Catégories : Actualités fiscales

Le liquidateur judiciaire d’une société reproche des fautes de gestion au dirigeant et à l’ancien dirigeant de celle-ci. Il demande en conséquence leur condamnation à prendre en charge une partie du passif de la société.

Les juges condamnent le dirigeant actuel : au vue des difficultés financières de la société, il aurait dû tenter de procéder à une augmentation du capital.

En revanche ils écartent la responsabilité de l’ancien dirigeant.

Le dirigeant condamné se pourvoit en cassation en soutenant que l’augmentation du capital est une mesure qui relève de la compétence exclusive des associés. Il critique par ailleurs la non-condamnation de l’ancien dirigeant.

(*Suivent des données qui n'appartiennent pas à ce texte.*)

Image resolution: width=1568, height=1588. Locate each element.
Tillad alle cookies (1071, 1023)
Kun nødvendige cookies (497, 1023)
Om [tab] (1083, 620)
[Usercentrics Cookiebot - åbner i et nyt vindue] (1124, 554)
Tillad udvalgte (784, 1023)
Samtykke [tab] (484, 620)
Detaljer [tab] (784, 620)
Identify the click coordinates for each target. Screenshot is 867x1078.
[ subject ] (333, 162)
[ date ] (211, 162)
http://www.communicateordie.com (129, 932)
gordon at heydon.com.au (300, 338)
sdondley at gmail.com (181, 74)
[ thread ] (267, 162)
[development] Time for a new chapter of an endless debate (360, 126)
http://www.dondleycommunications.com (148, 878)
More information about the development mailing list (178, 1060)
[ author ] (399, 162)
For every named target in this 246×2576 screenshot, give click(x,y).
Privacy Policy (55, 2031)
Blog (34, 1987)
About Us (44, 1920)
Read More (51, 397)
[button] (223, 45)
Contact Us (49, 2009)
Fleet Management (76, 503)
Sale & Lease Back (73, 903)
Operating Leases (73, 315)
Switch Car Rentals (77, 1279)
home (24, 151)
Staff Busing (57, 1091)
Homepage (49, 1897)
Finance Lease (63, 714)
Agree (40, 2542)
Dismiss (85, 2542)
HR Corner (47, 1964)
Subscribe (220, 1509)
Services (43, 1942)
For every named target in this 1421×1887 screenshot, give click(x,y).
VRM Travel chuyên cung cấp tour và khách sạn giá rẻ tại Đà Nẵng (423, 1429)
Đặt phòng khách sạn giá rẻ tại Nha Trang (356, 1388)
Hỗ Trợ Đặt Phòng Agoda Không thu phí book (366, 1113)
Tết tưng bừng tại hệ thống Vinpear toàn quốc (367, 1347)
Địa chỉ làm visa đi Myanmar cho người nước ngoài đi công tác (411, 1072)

La Cour de cassation rejette en totalité le pourvoi formé par le dirigeant. Elle retient que si les apports sont le fait des associés et non du dirigeant, qui ne peut se voir reprocher l’absence d’augmentation du capital (cass. com., 13 octobre 2015, n° 12-15505 et n° 14-15755), il commet cependant une faute de gestion s’il ne tente pas d’obtenir une telle augmentation. Le dirigeant était conscient du fait que sans recapitalisation la société allait se retrouver en état de cessation des paiements et est resté inactif. Sa responsabilité est donc engagée.

Par ailleurs la Cour de cassation confirme qu’un dirigeant n’est pas en droit, même à titre de garantie, d’agir contre un autre dirigeant et à critiquer le sort qui lui a été réservé.